On one hand, standard “cell extraction” becomes particularly problematic when so much of the prison population is living with mental illness and so few, as in practically none, of the prison staff is trained to recognize, much address, a mental health episode. The story of Charles Jason Toll is a case in point.

Charles Jason Toll was 33, diabetic and living with mental illness. One hot August night, in Riverbend Maximum Security, in Tennesse, where Toll was in solitary confinement, guards rushed into his cell, pushed him to the floor, handcuffed and shackled him. When he repeatedly begged, “I can’t breathe”, he was told, “You wanted this.” A little while later, he died.

Charles Jason Toll was in prison for a parole violation.

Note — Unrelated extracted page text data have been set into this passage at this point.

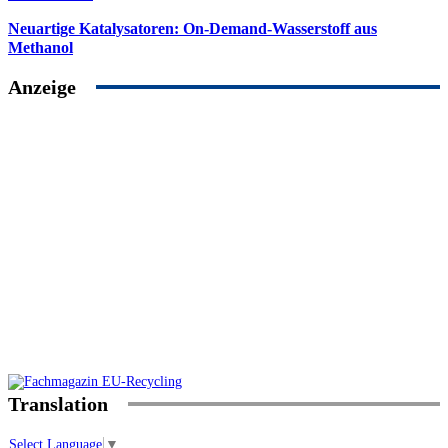
Neuartige Katalysatoren: On-Demand-Wasserstoff aus
Methanol
Anzeige
Translation
Select Language
▼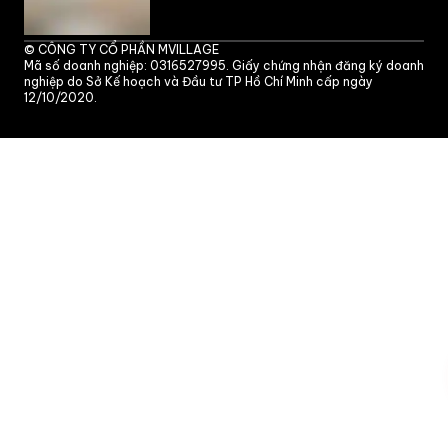
©
CÔNG TY CỔ PHẦN MVILLAGE
Mã số doanh nghiệp: 0316527995. Giấy chứng nhận đăng ký doanh
nghiệp do Sở Kế hoạch và Đầu tư TP Hồ Chí Minh cấp ngày
12/10/2020.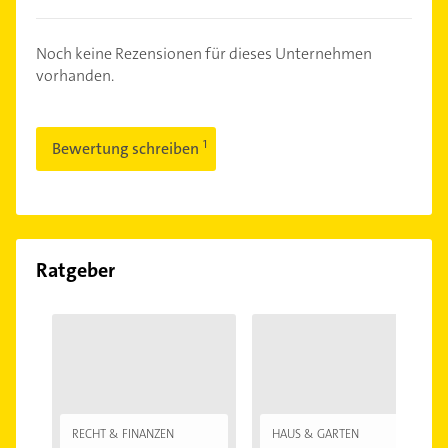
Noch keine Rezensionen für dieses Unternehmen
vorhanden.
Bewertung schreiben
Ratgeber
RECHT & FINANZEN
HAUS & GARTEN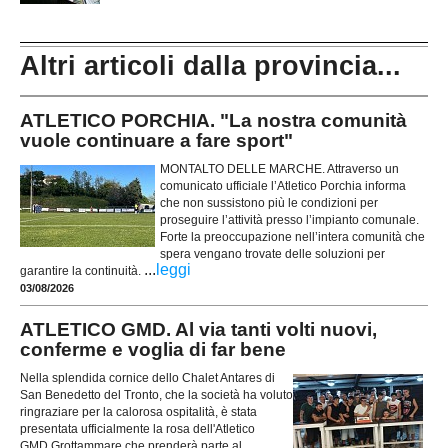
Altri articoli dalla provincia...
ATLETICO PORCHIA. "La nostra comunità
vuole continuare a fare sport"
MONTALTO DELLE MARCHE. Attraverso un
comunicato ufficiale l’Atletico Porchia informa
che non sussistono più le condizioni per
proseguire l’attività presso l’impianto comunale.
Forte la preoccupazione nell’intera comunità che
spera vengano trovate delle soluzioni per
...
leggi
garantire la continuità.
03/08/2026
ATLETICO GMD. Al via tanti volti nuovi,
conferme e voglia di far bene
Nella splendida cornice dello Chalet Antares di
San Benedetto del Tronto, che la società ha voluto
ringraziare per la calorosa ospitalità, è stata
presentata ufficialmente la rosa dell'Atletico
GMD Grottammare che prenderà parte al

Why was he in solitary? Why did no one in charge know his medical history?

Part of Charles Jason Toll’s story is the vindictive system in which a slip can send you down a hole from which there is no escape, and that’s the plan.

Toll’s mother, Jane Luna, is suing Tennessee for having killed, and tortured, her son. Jane Luna didn’t even know her son was arrested until she received notice of his death.

Meanwhile, “Videos made public in California last fall showed corrections officers at state prisons dousing severely psychotic inmates with large amounts of pepper spray before forcibly removing them from their cells, images that a federal district judge, Lawrence K. Karlton, who ordered the release of the videos, termed `horrific.’”

Earlier this week, ten civil rights groups filed a complaint concerning the San Diego juvenile detention centers and their use, especially during cell extraction procedures, of pepper spray.

One story involves a girl who reported, to her attorney, that she had suicidal inclinations. “The girl sat on the bunk in her cell in one of San Diego County’s female juvenile-detention units as staff members explained that she was being placed on suicide watch. They told her she had to strip naked in front of them—including in front of a male staff member. She refused, twice. So, they sprayed her in the face with pepper spray, then shut the door to her cell. Two minutes later, they asked if she was going to cooperate. She refused, and they sprayed her a second time and again shut the door. Minutes later, they opened the door and sprayed her again. She vomited. They then sprayed her yet once more. After the fourth blast of pepper spray, the girl finally submitted. Probation staff ordered her to crawl out of the cell, where they handcuffed her, forcibly removed her clothing, cut off her shirt and bra, strip-searched her, put her in a gown and placed her in solitary confinement for 48 hours.”

There is a special punishment, a special hell, for girls and young women who refuse the advances of the State.